Una de las primeras cosas que me pidió Eduardo Inda cuando me puse bajo sus órdenes en la isla de Ibiza fue que meara contra un muro. Más o menos. El Ayuntamiento de Ibiza había aprobado una ordenanza contra el meado callejero y necesitábamos una foto. Esas cosas pasan en las redacciones. Muchos periodistas hacemos de fumadores, usuarios de internet, maltratadas en penumbra, mariscadores furtivos o contempladores de exposiciones. Un día se te puede acercar un fotógrafo muy justo de tiempo, pedirte que te pongas las manos en la cara, así como avergonzado, y al día siguiente sales de eyaculador precoz.

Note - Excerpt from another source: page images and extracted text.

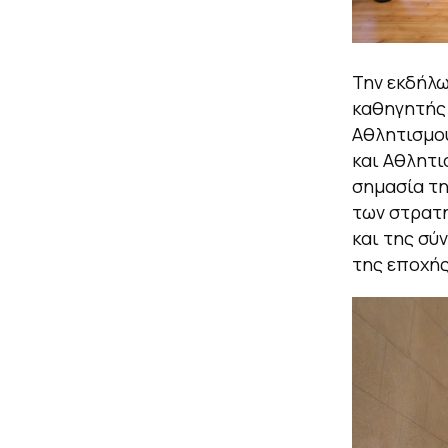
Την εκδήλω
καθηγητή
Αθλητισμ
και Αθλητ
σημασία τη
των στρατη
και της σύ
της εποχής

A un compañero y a mí, Inda nos entregó una camarita digital, y la misión de figurar una meada en el muro del aparcamiento de tierra que había detrás del periódico, sin saber que aquella decisión marcaría el resto de nuestras vidas. Del compañero hasta ese momento sabía poco más que se llamaba Eugenio y que era de Menorca. Ahí empecé a descubrir que los gallegos y los menorquines se parecen muchísimo. Ambos mantuvimos un resignado silencio hasta llegar al muro, como si nos susurráramos el «mexan por nos e hai que dicir que chove» (Nos mean y hay que decir que llueve) atribuido a Castelao. Del que Manuel Rivas ofreció una versión mejorada para explicar la baja natalidad: «El gallego no protesta, deja de reproducirse«. Aquel día ambos salimos de la redacción dispuestos a no reproducirnos.